Lohna is a village situated in Jhanjharpur Block of Madhubani District in the Indian state of  Bihar. It is well connected by road and railways. The nearest railway station is Lohna Road Station which is at distance of around 2 km from the village. Total area of the village is 2200 Bigha (About 880 Lac sq Feet). The river Lakshmana (Lakhandey) divides the village in two equal parts. The name Lohna came from Lohini Bhagwati which was on the bank of the river Lakshmana. 

A description about the village is given in "SKAND PURAN". A Sanskrit Mahavidyalay (College) is also in the village, which is about to take its last breath. 60/70 years before it was a popular Sanskrit Mahavidyalay, 400 to 500 students were studying there. The diminished building is yet evidencing it. A temple named BIDESHWAR ASTHAN is also here. Here temple of Shiv and Parwati are situated. Gramay Devata named Maksudan Baba is near Bideshwar Asthan.

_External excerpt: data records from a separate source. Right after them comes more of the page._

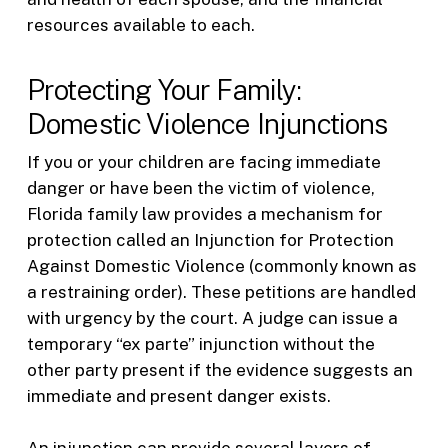
resources available to each.
Protecting Your Family:
Domestic Violence Injunctions
If you or your children are facing immediate
danger or have been the victim of violence,
Florida family law provides a mechanism for
protection called an Injunction for Protection
Against Domestic Violence (commonly known as
a restraining order). These petitions are handled
with urgency by the court. A judge can issue a
temporary “ex parte” injunction without the
other party present if the evidence suggests an
immediate and present danger exists.
An injunction can provide several layers of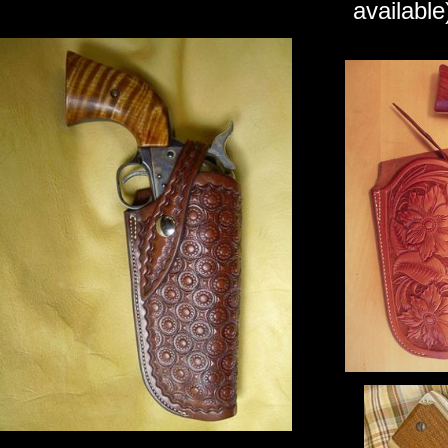
available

People come here to Worship after Mundan and Upanayana of their sons.

Now the village is well connected by NH HIGHWAY 57 which was completed in 2010. Nearest Railway Station is Lohna Road Station.

Legendary poet Mahakavi Umapati (author of Rukmini Swember) was born in Lohna.

Postal Pin Code for Lohna(West) and Lohna(East) are 847424 & 847407 respectively.